One thing to be clear about is that I am currently what is called a chocolatier and not a chocolate maker. Though they sound similar, they are actually quite different. Chocolate makers are engaged with the chocolate making process from start to finish – or from bean to bar, as many say. This gives them the opportunity to really get to know where their beans are grown, the conditions in which they are grown, harvested, roasted (or not), marketed, and packaged, as well as the labor conditions at all of these stages. Artisanal chocolate makers are looking for the subtle flavours that are associated with the places where the beans are grown, the weather and other conditions that influence these flavours (known as terroir), as well as the fermentation and roasting processes they undergo. Chocolate makers typically use cane sugar as their sweetener as it’s tasteless and so doesn’t interfere with the various flavor notes of the beans they are trying to showcase in a particular bar. It’s a very exciting and important new food experience at the creation, as well as the consumption, levels.

However, this is not what I do. Being a chocolate maker means heavy investment in travel and equipment – and I’m not there. At least not yet! I really would like to invest in a tabletop chocolate grinder, though my partner has yet to be convinced that this is a wise choice, as we live in a tiny house (220 sq. ft.). I suspect she is right, for a number of reasons, but I haven’t let go of the idea. And where there’s a will, there’s a way!

Chocolatiers, on the other hand, begin their creative process with cacao beans that have already been processed into cacao paste (also known as cacao liquor), cacao butter, and cacao powder, by chocolate makers.
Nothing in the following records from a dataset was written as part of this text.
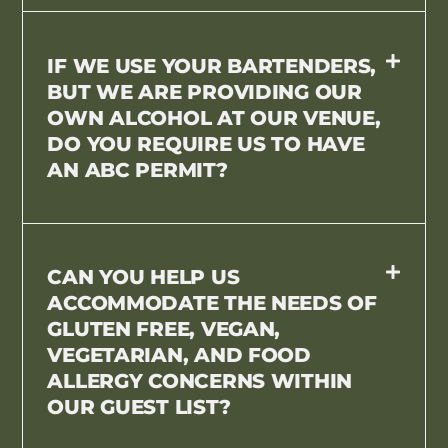
IF WE USE YOUR BARTENDERS,
BUT WE ARE PROVIDING OUR
OWN ALCOHOL AT OUR VENUE,
DO YOU REQUIRE US TO HAVE
AN ABC PERMIT?
CAN YOU HELP US
ACCOMMODATE THE NEEDS OF
GLUTEN FREE, VEGAN,
VEGETARIAN, AND FOOD
ALLERGY CONCERNS WITHIN
OUR GUEST LIST?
These are the potential base ingredients to our creations, along with a sweetener, flavorings, and inclusions. We are always experimenting with recipes, different flavors and flavor combinations, sweeteners, and fillings, as well as mold shapes and forms. I’ve learned that what chocolate looks like clearly affects whether people like what they are eating or not. How fascinating is it that our sense of taste is not only about our taste buds but also about our experiences, associations, and brains! I love all this.

And there’s plenty of evidence that I’m a really good chocolatier, yet I seem to always want to learn something new – to get better at what I’m already good at! So I’m often ordering chocolate from others or travelling to places where chocolate is made – either by chocolate makers or chocolatiers.

As a fine flavor chocolate purchaser and consumer we are used to the neat, often colourlful packaging that chocolate comes in. So it was a bit of a surprise to me when I set out on my chocolatier adventure to learn that crafting chocolate is really messy! Inevitably, no matter how careful I try to be, at some point there is chocolate everywhere. Sometimes I can’t even imagine how I managed to get chocolate there! This has been a challenge for me as, if there’s one thing I am not in life generally, it’s messy. I like things to be where they belong. My childhood was very messy and so I’ve consciously chosen as an adult to have control over this part of life. I am neat, contained. Things go away when not being used, surfaces are clear, I don’t buy more than what I need. Living in a tiny house makes this a requirement. My general experience is that if my life is messy on the outside, then it feels chaotic and cluttered on the inside as well. And those are feelings I’m not particularly fond of.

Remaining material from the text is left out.